The trust deed will then be used as a template to sue the trustees by any aggrieved member.
Beneficiaries or any aggrieved party can sue the trustees if the trustees act outside their mandate as stipulated in the deed of trust.
In cases of negligence or recklessness, the trustees will be sued in their personal capacity and they can only get the covering of the trust if no negligence, recklessness or dishonesty can be inferred on their part.
What this means is that in circumstances where it can be proved that an unscrupulous trustee has transacted in the name of a family but for an unsanctioned personal benefit, liability falls on the person trustee in question who will be asked to personally meet whatever penalty from his/her pocket.
How flexible is a family trust in terms of adding or subtracting assets?

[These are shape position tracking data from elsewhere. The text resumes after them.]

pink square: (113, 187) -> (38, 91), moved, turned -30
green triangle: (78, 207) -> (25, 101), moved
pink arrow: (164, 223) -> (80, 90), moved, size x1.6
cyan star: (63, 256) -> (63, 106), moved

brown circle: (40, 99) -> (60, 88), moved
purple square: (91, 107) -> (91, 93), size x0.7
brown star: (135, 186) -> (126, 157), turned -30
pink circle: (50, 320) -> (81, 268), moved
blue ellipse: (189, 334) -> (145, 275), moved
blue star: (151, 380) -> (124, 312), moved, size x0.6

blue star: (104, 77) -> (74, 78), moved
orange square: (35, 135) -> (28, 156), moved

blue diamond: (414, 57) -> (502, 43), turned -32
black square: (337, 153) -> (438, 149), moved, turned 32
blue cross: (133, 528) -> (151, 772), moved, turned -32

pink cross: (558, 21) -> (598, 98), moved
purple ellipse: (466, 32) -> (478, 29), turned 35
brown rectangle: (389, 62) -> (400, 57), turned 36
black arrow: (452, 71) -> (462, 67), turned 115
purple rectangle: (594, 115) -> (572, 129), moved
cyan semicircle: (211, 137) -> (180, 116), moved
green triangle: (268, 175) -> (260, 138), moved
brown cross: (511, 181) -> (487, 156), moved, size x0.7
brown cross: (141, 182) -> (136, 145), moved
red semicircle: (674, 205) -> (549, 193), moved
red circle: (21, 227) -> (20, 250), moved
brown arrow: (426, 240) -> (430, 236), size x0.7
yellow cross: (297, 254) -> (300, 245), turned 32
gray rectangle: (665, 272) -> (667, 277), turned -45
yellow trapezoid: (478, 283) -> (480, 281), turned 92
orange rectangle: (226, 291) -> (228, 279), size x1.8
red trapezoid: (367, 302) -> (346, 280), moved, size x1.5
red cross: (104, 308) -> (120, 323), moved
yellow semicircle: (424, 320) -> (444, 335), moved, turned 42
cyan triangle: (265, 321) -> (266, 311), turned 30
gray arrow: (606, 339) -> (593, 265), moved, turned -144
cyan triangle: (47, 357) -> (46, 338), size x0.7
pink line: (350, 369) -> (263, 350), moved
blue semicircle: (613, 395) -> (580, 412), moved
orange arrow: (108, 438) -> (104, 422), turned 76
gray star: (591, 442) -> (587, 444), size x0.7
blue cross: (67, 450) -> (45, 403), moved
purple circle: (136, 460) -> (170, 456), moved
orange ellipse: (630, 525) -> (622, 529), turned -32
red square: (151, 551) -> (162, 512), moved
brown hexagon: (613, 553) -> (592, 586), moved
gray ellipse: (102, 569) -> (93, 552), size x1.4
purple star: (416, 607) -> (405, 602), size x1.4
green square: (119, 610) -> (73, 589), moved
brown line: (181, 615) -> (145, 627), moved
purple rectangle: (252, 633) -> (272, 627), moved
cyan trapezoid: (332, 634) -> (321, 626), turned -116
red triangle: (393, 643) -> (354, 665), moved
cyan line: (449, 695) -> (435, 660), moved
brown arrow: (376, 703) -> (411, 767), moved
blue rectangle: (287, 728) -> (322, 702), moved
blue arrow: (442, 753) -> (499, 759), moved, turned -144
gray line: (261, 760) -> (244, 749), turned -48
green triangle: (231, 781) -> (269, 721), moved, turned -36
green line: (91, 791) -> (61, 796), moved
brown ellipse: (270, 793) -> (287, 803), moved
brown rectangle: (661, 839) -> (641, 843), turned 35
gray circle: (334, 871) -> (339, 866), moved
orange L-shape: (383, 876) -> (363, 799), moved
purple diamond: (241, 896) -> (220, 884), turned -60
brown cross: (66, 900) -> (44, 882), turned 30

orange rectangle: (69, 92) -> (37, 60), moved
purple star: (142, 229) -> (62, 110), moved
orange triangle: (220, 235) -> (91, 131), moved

A family trust is very flexible in adding or subtracting assets. However, what governs the flexibility is the manner in which the trust has been set up.
Usually, a family trust provides for a provision empowering trustees to accept further assets on condition that the donated asset will be used to satisfy the aims and objectives of the trust.
In terms of subtracting the assets, the trustees can subtract the asset if the trust is set out in a manner which allows subtraction.
However, subtraction of an asset should be done only for the sanctioned purpose/s which the family trust seeks to achieve.
Who has the mandate to dissolve a family trust?
The family trust is normally given a lifespan by the founders.
There is normally a clause in the trust deed that provides for when a trust can be dissolved and how it can be dissolved.
In such a scenario, the trustees will obviously be entrusted with the powers to dissolve the trust.
In the case of a family trust, in the event both the husband and wife die, a family trust can continue in existence if the trust so provides or the wishes of the founder/s so provide.
It has to be noted that a family trust has and can be given perpetual existence by the founders.
It is safe, therefore, to an asset that a family trust can live as long as the founder wishes, and can carry on with the wishes of the founder for ten generations without any impediments.
Family trusts are one’s creation and they carry the outlook of the wishes of the founder/s and these wishes are set within the confines of the law.
This is one great advantage of family trusts which make them one of the effective vehicles of estate planning and management.